Brief » At the line with "See the attached image. Mask", start copying; carry on through the last line of the material below, exactly as written, and stop there.

Source material »
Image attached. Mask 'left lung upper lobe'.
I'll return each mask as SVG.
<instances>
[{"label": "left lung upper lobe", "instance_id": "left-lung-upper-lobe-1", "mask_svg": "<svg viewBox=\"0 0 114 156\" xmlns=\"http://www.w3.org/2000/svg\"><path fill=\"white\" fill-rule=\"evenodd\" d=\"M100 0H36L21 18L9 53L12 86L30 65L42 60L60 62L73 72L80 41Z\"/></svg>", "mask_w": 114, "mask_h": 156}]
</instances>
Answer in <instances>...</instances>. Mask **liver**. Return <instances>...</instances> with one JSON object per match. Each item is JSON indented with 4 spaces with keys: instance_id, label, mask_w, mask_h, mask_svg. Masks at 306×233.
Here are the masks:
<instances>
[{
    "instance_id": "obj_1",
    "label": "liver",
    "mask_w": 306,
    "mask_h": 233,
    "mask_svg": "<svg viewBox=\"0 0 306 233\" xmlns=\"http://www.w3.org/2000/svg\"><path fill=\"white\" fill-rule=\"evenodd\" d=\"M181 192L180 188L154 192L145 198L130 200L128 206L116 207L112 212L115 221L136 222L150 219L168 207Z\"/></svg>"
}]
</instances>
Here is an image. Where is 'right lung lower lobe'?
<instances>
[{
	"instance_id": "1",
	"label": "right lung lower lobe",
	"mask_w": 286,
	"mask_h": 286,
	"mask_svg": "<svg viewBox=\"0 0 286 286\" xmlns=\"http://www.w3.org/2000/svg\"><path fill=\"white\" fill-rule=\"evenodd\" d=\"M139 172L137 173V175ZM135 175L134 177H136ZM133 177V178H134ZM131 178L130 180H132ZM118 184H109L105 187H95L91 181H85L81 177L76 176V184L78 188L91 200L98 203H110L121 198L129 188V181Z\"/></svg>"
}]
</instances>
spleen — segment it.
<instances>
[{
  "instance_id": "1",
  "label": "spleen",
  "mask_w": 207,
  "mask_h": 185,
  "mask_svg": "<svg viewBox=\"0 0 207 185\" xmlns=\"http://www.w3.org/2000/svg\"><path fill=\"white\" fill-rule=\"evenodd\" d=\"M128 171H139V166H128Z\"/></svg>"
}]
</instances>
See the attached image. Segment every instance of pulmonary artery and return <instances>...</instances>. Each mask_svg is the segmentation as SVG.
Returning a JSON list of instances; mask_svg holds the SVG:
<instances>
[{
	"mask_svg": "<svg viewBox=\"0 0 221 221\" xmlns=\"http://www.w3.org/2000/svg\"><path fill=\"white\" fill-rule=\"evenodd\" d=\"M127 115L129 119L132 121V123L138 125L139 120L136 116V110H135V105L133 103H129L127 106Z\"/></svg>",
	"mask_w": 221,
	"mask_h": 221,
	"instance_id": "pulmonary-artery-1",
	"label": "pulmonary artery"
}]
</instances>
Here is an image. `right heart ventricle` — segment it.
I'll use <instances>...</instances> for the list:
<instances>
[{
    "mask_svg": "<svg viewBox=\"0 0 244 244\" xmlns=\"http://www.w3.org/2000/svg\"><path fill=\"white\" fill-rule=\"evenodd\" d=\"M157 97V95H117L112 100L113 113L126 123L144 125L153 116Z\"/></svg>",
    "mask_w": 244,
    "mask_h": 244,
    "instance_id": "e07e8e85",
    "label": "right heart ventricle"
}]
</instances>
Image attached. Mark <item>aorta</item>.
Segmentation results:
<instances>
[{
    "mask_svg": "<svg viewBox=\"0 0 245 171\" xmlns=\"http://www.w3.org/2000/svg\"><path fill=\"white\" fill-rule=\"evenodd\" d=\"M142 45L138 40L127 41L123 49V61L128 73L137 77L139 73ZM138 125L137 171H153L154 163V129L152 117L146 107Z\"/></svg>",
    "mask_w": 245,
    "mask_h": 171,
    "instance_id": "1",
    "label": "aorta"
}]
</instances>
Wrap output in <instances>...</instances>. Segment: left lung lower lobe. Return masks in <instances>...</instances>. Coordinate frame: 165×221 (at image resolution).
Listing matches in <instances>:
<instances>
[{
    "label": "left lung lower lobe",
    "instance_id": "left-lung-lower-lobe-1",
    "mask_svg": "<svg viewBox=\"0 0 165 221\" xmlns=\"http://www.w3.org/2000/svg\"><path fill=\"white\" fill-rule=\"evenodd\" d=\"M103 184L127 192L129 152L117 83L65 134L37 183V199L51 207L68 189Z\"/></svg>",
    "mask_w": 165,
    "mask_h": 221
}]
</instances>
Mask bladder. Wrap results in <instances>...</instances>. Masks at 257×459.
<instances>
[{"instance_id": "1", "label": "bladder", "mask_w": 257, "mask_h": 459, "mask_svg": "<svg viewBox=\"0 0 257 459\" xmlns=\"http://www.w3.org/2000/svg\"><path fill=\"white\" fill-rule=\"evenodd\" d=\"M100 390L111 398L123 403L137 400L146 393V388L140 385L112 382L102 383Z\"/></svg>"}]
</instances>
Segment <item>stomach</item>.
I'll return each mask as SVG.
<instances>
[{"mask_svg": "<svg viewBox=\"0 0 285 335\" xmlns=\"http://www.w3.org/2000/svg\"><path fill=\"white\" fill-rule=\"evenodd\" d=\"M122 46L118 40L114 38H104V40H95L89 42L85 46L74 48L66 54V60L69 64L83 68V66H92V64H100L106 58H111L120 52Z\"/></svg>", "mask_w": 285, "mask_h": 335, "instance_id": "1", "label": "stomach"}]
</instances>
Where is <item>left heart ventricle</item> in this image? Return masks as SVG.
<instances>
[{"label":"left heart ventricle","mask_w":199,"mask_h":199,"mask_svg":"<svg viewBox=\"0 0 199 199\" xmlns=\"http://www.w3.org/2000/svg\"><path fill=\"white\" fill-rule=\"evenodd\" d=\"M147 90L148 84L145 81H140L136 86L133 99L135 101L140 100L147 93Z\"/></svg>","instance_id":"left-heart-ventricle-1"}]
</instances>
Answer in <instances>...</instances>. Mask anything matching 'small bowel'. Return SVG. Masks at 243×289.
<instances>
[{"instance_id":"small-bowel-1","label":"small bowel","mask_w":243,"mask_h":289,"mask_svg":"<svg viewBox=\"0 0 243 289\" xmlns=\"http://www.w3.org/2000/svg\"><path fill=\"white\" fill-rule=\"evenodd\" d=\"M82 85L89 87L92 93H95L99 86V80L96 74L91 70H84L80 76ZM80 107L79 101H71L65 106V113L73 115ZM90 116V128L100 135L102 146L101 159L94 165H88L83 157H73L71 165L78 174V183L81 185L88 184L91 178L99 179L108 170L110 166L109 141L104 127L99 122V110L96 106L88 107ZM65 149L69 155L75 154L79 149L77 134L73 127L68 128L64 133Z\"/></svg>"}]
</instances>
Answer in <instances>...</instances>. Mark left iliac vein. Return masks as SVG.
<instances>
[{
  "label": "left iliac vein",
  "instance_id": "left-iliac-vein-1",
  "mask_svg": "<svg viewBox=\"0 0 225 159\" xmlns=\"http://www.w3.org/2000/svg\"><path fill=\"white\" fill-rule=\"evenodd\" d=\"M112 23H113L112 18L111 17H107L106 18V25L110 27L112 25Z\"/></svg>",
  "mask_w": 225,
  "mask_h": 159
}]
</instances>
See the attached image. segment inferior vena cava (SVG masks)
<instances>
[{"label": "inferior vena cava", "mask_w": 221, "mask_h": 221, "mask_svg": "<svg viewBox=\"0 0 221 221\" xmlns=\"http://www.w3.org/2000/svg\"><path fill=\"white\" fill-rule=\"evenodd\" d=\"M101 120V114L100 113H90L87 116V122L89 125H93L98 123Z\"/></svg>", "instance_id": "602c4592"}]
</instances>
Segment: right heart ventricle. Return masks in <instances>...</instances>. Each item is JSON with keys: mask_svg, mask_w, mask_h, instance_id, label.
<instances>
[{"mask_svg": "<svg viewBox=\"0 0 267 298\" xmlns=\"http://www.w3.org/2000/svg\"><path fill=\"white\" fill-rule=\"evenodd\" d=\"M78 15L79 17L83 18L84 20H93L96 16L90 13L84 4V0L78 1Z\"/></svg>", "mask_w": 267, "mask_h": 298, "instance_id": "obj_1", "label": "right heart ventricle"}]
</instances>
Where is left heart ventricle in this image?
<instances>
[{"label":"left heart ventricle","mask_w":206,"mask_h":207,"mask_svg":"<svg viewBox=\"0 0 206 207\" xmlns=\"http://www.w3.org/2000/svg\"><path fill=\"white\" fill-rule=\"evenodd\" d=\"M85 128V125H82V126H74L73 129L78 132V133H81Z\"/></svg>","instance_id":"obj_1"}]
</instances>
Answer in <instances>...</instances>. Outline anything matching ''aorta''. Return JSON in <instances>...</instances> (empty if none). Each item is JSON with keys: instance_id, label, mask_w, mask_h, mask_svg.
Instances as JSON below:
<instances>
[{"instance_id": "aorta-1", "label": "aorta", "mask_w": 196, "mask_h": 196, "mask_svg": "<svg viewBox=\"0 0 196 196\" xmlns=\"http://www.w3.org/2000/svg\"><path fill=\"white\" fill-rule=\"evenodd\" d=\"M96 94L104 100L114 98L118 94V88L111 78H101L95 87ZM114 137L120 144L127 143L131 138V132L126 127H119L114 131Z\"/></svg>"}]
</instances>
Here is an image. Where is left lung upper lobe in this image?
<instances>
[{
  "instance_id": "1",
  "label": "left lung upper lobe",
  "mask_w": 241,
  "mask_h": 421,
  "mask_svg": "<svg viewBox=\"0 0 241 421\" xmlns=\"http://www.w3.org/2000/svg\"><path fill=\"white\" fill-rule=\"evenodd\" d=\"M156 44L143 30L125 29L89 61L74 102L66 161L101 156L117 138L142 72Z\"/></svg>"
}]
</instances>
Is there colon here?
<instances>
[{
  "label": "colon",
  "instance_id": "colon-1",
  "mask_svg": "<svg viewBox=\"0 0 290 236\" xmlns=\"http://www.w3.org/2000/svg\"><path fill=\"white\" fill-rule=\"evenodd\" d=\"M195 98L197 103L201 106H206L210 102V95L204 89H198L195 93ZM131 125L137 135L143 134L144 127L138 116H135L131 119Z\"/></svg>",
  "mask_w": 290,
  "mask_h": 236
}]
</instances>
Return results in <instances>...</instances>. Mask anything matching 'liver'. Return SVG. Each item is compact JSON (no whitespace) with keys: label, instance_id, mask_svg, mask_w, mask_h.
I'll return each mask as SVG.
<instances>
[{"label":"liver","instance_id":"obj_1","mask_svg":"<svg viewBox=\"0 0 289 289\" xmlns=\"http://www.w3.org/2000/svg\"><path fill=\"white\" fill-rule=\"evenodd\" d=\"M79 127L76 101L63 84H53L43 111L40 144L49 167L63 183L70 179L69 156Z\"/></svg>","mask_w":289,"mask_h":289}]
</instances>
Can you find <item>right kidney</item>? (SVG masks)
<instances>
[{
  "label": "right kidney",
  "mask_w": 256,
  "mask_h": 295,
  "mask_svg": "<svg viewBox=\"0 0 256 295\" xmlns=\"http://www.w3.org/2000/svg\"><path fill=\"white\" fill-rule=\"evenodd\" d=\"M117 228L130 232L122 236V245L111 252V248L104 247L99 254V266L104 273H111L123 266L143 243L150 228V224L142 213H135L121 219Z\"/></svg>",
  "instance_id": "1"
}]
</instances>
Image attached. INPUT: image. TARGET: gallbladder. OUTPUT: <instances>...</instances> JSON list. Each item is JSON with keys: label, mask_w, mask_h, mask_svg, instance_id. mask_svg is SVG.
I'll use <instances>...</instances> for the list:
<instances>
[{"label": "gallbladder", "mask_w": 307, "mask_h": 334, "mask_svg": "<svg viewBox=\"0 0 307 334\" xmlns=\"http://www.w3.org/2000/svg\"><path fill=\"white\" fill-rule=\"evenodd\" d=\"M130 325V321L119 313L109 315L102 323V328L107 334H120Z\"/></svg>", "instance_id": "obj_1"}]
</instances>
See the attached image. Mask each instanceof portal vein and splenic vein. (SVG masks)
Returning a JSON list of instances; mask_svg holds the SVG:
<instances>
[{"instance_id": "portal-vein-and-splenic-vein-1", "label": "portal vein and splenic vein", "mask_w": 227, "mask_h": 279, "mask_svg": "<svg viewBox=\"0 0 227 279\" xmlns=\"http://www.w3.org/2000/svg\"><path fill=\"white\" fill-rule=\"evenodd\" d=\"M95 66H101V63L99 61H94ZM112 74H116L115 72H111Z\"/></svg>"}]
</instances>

Response box »
See the attached image. Mask each instanceof portal vein and splenic vein. (SVG masks)
Returning a JSON list of instances; mask_svg holds the SVG:
<instances>
[{"instance_id": "portal-vein-and-splenic-vein-1", "label": "portal vein and splenic vein", "mask_w": 227, "mask_h": 279, "mask_svg": "<svg viewBox=\"0 0 227 279\" xmlns=\"http://www.w3.org/2000/svg\"><path fill=\"white\" fill-rule=\"evenodd\" d=\"M95 66H101V63L99 61H94ZM112 74H116L115 72H111Z\"/></svg>"}]
</instances>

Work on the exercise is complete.